"""

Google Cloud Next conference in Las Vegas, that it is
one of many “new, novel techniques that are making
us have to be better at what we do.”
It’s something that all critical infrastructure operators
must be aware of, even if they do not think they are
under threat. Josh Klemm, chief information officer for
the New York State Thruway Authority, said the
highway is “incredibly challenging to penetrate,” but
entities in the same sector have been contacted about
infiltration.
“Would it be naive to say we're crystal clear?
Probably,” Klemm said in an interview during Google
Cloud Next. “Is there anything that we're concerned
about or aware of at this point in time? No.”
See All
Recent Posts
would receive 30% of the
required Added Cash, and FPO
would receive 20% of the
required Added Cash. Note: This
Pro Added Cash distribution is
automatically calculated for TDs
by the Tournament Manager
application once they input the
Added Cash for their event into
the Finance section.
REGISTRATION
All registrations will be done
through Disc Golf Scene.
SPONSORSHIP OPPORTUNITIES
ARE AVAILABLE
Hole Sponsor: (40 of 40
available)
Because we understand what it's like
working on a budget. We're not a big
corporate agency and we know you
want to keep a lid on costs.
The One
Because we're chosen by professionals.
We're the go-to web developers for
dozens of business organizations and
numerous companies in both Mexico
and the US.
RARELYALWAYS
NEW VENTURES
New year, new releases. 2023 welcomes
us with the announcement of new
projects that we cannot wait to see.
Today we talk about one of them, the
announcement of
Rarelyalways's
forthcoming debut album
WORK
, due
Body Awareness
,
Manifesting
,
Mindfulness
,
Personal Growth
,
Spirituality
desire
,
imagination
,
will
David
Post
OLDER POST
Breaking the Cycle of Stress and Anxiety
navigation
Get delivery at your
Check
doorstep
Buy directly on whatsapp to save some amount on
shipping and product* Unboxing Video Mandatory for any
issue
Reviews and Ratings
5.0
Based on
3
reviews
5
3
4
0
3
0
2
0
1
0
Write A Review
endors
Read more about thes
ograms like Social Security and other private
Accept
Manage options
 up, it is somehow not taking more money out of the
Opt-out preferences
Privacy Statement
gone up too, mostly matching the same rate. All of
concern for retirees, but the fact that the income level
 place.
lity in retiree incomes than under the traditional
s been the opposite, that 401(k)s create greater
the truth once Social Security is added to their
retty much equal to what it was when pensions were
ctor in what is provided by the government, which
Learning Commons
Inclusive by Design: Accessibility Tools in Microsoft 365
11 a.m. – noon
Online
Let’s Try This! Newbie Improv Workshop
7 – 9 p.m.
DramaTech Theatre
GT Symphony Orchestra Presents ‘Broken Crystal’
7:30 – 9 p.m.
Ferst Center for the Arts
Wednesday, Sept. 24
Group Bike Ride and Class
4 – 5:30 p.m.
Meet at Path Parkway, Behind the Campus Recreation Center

"""

**Work instructions**
Retype each entry exactly, missing none.

**Result below**
Google Cloud Next conference in Las Vegas, that it is
one of many “new, novel techniques that are making
us have to be better at what we do.”
It’s something that all critical infrastructure operators
must be aware of, even if they do not think they are
under threat. Josh Klemm, chief information officer for
the New York State Thruway Authority, said the
highway is “incredibly challenging to penetrate,” but
entities in the same sector have been contacted about
infiltration.
“Would it be naive to say we're crystal clear?
Probably,” Klemm said in an interview during Google
Cloud Next. “Is there anything that we're concerned
about or aware of at this point in time? No.”
See All
Recent Posts
would receive 30% of the
required Added Cash, and FPO
would receive 20% of the
required Added Cash. Note: This
Pro Added Cash distribution is
automatically calculated for TDs
by the Tournament Manager
application once they input the
Added Cash for their event into
the Finance section.
REGISTRATION
All registrations will be done
through Disc Golf Scene.
SPONSORSHIP OPPORTUNITIES
ARE AVAILABLE
Hole Sponsor: (40 of 40
available)
Because we understand what it's like
working on a budget. We're not a big
corporate agency and we know you
want to keep a lid on costs.
The One
Because we're chosen by professionals.
We're the go-to web developers for
dozens of business organizations and
numerous companies in both Mexico
and the US.
RARELYALWAYS
NEW VENTURES
New year, new releases. 2023 welcomes
us with the announcement of new
projects that we cannot wait to see.
Today we talk about one of them, the
announcement of
Rarelyalways's
forthcoming debut album
WORK
, due
Body Awareness
,
Manifesting
,
Mindfulness
,
Personal Growth
,
Spirituality
desire
,
imagination
,
will
David
Post
OLDER POST
Breaking the Cycle of Stress and Anxiety
navigation
Get delivery at your
Check
doorstep
Buy directly on whatsapp to save some amount on
shipping and product* Unboxing Video Mandatory for any
issue
Reviews and Ratings
5.0
Based on
3
reviews
5
3
4
0
3
0
2
0
1
0
Write A Review
endors
Read more about thes
ograms like Social Security and other private
Accept
Manage options
 up, it is somehow not taking more money out of the
Opt-out preferences
Privacy Statement
gone up too, mostly matching the same rate. All of
concern for retirees, but the fact that the income level
 place.
lity in retiree incomes than under the traditional
s been the opposite, that 401(k)s create greater
the truth once Social Security is added to their
retty much equal to what it was when pensions were
ctor in what is provided by the government, which
Learning Commons
Inclusive by Design: Accessibility Tools in Microsoft 365
11 a.m. – noon
Online
Let’s Try This! Newbie Improv Workshop
7 – 9 p.m.
DramaTech Theatre
GT Symphony Orchestra Presents ‘Broken Crystal’
7:30 – 9 p.m.
Ferst Center for the Arts
Wednesday, Sept. 24
Group Bike Ride and Class
4 – 5:30 p.m.
Meet at Path Parkway, Behind the Campus Recreation Center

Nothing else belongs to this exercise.